Within the records below, how many lines hold the word "PROCEED"? Only the number should be returned.

*** EXTRACTED RECORDS Section Begins ***

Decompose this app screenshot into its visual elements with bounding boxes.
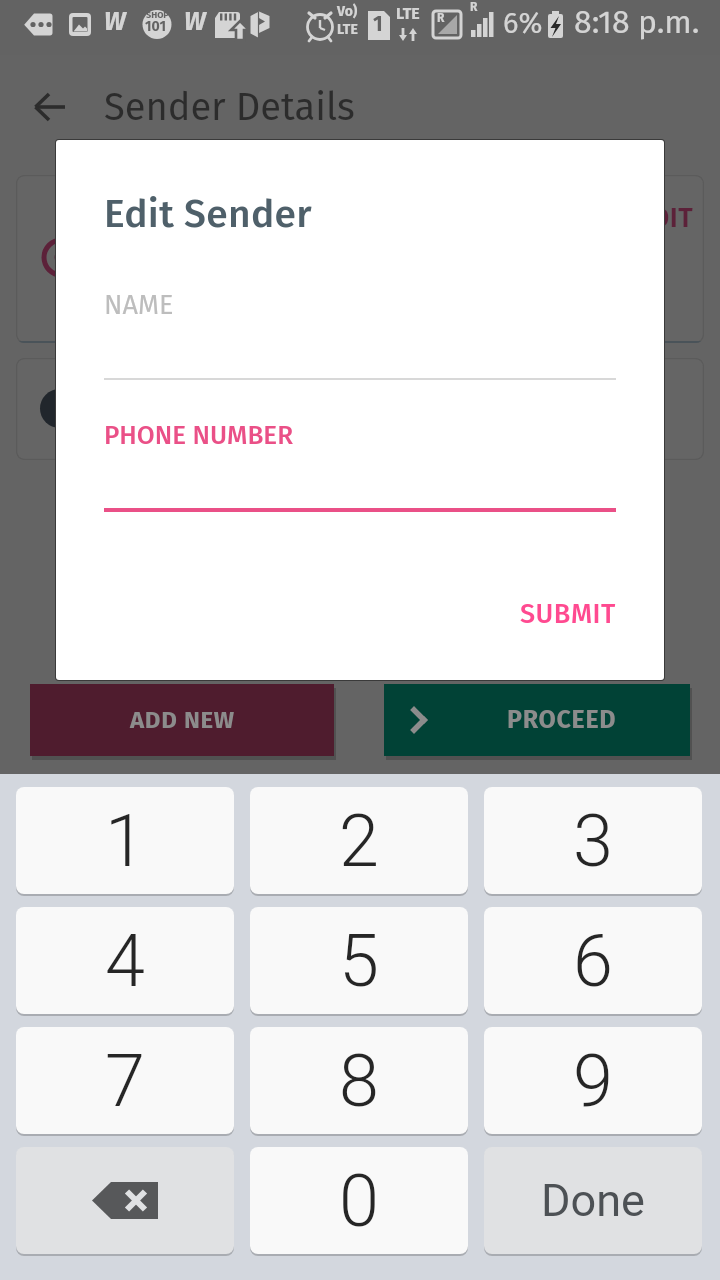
staticText: SUBMIT (520, 598, 616, 630)
staticText: 3 (573, 799, 613, 883)
staticText: 7 (105, 1039, 145, 1123)
button[interactable]: Done (484, 1147, 702, 1254)
staticText: PROCEED (507, 705, 617, 735)
button[interactable]: 4 (16, 907, 234, 1014)
button[interactable]: 2 (250, 787, 468, 894)
staticText: ADD NEW (130, 706, 235, 735)
staticText: 1 (105, 799, 145, 883)
button[interactable]: 8 (250, 1027, 468, 1134)
staticText: Vo) (337, 3, 358, 20)
button[interactable]: Back (22, 83, 76, 137)
staticText: SHOP (146, 10, 169, 21)
button[interactable]: 3 (484, 787, 702, 894)
staticText: Sender Details (104, 84, 355, 130)
staticText: R (470, 0, 478, 14)
button[interactable]: 7 (16, 1027, 234, 1134)
staticText: Edit Sender (104, 191, 312, 238)
staticText: 2 (339, 799, 379, 883)
button[interactable]: SUBMIT (508, 586, 628, 642)
button[interactable]: 0 (250, 1147, 468, 1254)
other: Backspace (16, 1147, 234, 1254)
button[interactable] (16, 358, 704, 460)
button[interactable]: 5 (250, 907, 468, 1014)
button[interactable]: 9 (484, 1027, 702, 1134)
staticText: 8:18 p.m. (574, 3, 700, 41)
staticText: 5 (339, 919, 379, 1003)
staticText: EDIT (637, 202, 694, 234)
staticText: 1 (373, 11, 383, 36)
staticText: LTE (337, 21, 358, 38)
staticText: Done (541, 1174, 645, 1227)
button[interactable]: PROCEED (384, 684, 690, 756)
button[interactable]: ADD NEW (30, 684, 334, 756)
staticText: 9 (573, 1039, 613, 1123)
staticText: 4 (105, 919, 145, 1003)
staticText: 8 (339, 1039, 379, 1123)
staticText: W (184, 6, 206, 37)
staticText: W (104, 6, 126, 37)
button[interactable]: EDIT (16, 175, 704, 343)
button[interactable]: 1 (16, 787, 234, 894)
staticText: 101 (145, 18, 166, 35)
staticText: 6 (573, 919, 613, 1003)
staticText: PHONE NUMBER (104, 420, 294, 451)
button[interactable]: 6 (484, 907, 702, 1014)
staticText: R (437, 11, 445, 25)
staticText: 6% (503, 6, 543, 41)
button[interactable]: Backspace (16, 1147, 234, 1254)
staticText: NAME (104, 289, 174, 321)
staticText: LTE (396, 4, 420, 23)
staticText: 0 (339, 1159, 379, 1243)
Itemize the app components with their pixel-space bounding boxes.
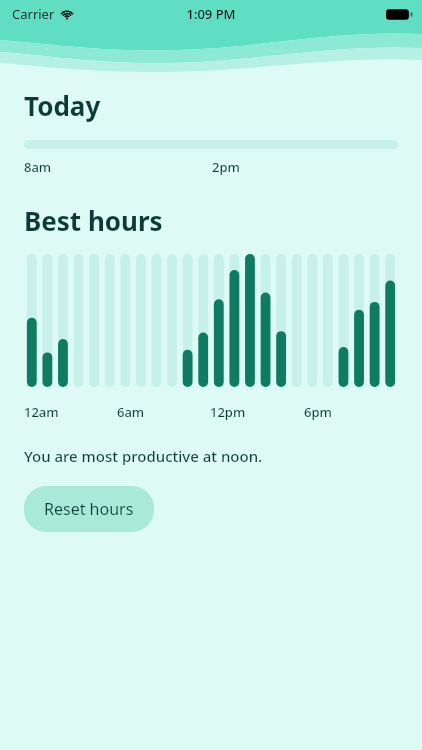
staticText: You are most productive at noon. <box>24 446 263 466</box>
staticText: Reset hours <box>44 498 134 520</box>
staticText: Carrier <box>12 5 55 23</box>
staticText: 6am <box>117 403 145 421</box>
staticText: 12am <box>24 403 59 421</box>
staticText: 6pm <box>304 403 332 421</box>
staticText: 1:09 PM <box>186 5 236 23</box>
staticText: 8am <box>24 158 52 176</box>
staticText: Best hours <box>24 203 163 238</box>
staticText: 12pm <box>210 403 246 421</box>
staticText: Today <box>24 88 101 123</box>
staticText: 2pm <box>212 158 240 176</box>
button[interactable]: Reset hours <box>24 486 154 532</box>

*** EXTRACTED RECORDS Section Ends ***

* _EXERCISE RESULT_:
2